Work instructions —
Below are the records; print them all without any alteration.

Record set —
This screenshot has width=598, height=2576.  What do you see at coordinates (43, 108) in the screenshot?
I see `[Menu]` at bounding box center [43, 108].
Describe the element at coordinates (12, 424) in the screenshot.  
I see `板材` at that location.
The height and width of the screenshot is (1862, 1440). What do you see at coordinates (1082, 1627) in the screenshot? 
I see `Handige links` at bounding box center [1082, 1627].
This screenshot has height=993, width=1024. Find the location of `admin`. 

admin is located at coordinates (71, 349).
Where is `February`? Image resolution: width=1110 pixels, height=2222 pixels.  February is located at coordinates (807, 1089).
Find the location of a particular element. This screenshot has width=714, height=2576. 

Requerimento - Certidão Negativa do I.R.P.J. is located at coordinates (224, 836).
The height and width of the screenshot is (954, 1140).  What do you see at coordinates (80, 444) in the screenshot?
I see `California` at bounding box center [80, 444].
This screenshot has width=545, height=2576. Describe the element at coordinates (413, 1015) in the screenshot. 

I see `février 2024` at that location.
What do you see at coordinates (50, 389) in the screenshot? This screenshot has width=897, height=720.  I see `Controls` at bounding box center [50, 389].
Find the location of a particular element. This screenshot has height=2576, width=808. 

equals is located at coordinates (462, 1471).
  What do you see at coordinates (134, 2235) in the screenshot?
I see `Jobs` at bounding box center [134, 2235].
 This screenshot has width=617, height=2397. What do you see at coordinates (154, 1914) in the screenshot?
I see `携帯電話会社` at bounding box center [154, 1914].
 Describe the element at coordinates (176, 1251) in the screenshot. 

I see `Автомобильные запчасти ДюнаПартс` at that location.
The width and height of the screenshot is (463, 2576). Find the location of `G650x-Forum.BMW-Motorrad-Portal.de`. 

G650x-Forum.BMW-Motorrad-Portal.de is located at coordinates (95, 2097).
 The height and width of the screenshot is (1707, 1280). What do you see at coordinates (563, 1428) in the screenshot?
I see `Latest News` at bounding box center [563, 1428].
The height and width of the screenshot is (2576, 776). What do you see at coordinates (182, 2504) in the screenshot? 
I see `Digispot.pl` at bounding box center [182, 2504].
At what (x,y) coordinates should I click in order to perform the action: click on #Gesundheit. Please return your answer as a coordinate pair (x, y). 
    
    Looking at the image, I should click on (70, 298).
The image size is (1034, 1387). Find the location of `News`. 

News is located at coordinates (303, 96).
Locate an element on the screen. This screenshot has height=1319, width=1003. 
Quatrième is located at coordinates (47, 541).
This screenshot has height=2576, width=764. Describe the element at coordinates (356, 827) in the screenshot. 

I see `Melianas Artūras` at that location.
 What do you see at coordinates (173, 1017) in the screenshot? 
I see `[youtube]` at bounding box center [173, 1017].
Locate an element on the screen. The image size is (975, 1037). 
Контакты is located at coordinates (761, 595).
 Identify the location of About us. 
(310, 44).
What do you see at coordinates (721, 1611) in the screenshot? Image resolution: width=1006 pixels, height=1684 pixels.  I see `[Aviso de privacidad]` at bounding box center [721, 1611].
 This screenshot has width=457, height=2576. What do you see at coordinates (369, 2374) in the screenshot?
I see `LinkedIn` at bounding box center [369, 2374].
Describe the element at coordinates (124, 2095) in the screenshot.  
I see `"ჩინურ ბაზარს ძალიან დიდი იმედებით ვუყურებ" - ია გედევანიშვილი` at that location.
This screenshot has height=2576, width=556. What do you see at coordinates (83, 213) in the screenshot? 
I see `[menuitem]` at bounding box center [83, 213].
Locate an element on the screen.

Response area —
This screenshot has width=598, height=2576.  What do you see at coordinates (43, 108) in the screenshot?
I see `[Menu]` at bounding box center [43, 108].
Describe the element at coordinates (12, 424) in the screenshot.  
I see `板材` at that location.
The height and width of the screenshot is (1862, 1440). What do you see at coordinates (1082, 1627) in the screenshot? 
I see `Handige links` at bounding box center [1082, 1627].
This screenshot has height=993, width=1024. Find the location of `admin`. 

admin is located at coordinates (71, 349).
Where is `February`? Image resolution: width=1110 pixels, height=2222 pixels.  February is located at coordinates (807, 1089).
Find the location of a particular element. This screenshot has width=714, height=2576. 

Requerimento - Certidão Negativa do I.R.P.J. is located at coordinates (224, 836).
The height and width of the screenshot is (954, 1140).  What do you see at coordinates (80, 444) in the screenshot?
I see `California` at bounding box center [80, 444].
This screenshot has width=545, height=2576. Describe the element at coordinates (413, 1015) in the screenshot. 

I see `février 2024` at that location.
What do you see at coordinates (50, 389) in the screenshot? This screenshot has width=897, height=720.  I see `Controls` at bounding box center [50, 389].
Find the location of a particular element. This screenshot has height=2576, width=808. 

equals is located at coordinates (462, 1471).
  What do you see at coordinates (134, 2235) in the screenshot?
I see `Jobs` at bounding box center [134, 2235].
 This screenshot has width=617, height=2397. What do you see at coordinates (154, 1914) in the screenshot?
I see `携帯電話会社` at bounding box center [154, 1914].
 Describe the element at coordinates (176, 1251) in the screenshot. 

I see `Автомобильные запчасти ДюнаПартс` at that location.
The width and height of the screenshot is (463, 2576). Find the location of `G650x-Forum.BMW-Motorrad-Portal.de`. 

G650x-Forum.BMW-Motorrad-Portal.de is located at coordinates (95, 2097).
 The height and width of the screenshot is (1707, 1280). What do you see at coordinates (563, 1428) in the screenshot?
I see `Latest News` at bounding box center [563, 1428].
The height and width of the screenshot is (2576, 776). What do you see at coordinates (182, 2504) in the screenshot? 
I see `Digispot.pl` at bounding box center [182, 2504].
At what (x,y) coordinates should I click in order to perform the action: click on #Gesundheit. Please return your answer as a coordinate pair (x, y). 
    
    Looking at the image, I should click on (70, 298).
The image size is (1034, 1387). Find the location of `News`. 

News is located at coordinates (303, 96).
Locate an element on the screen. This screenshot has height=1319, width=1003. 
Quatrième is located at coordinates (47, 541).
This screenshot has height=2576, width=764. Describe the element at coordinates (356, 827) in the screenshot. 

I see `Melianas Artūras` at that location.
 What do you see at coordinates (173, 1017) in the screenshot? 
I see `[youtube]` at bounding box center [173, 1017].
Locate an element on the screen. The image size is (975, 1037). 
Контакты is located at coordinates (761, 595).
 Identify the location of About us. 
(310, 44).
What do you see at coordinates (721, 1611) in the screenshot? Image resolution: width=1006 pixels, height=1684 pixels.  I see `[Aviso de privacidad]` at bounding box center [721, 1611].
 This screenshot has width=457, height=2576. What do you see at coordinates (369, 2374) in the screenshot?
I see `LinkedIn` at bounding box center [369, 2374].
Describe the element at coordinates (124, 2095) in the screenshot.  
I see `"ჩინურ ბაზარს ძალიან დიდი იმედებით ვუყურებ" - ია გედევანიშვილი` at that location.
This screenshot has height=2576, width=556. What do you see at coordinates (83, 213) in the screenshot? 
I see `[menuitem]` at bounding box center [83, 213].
Locate an element on the screen.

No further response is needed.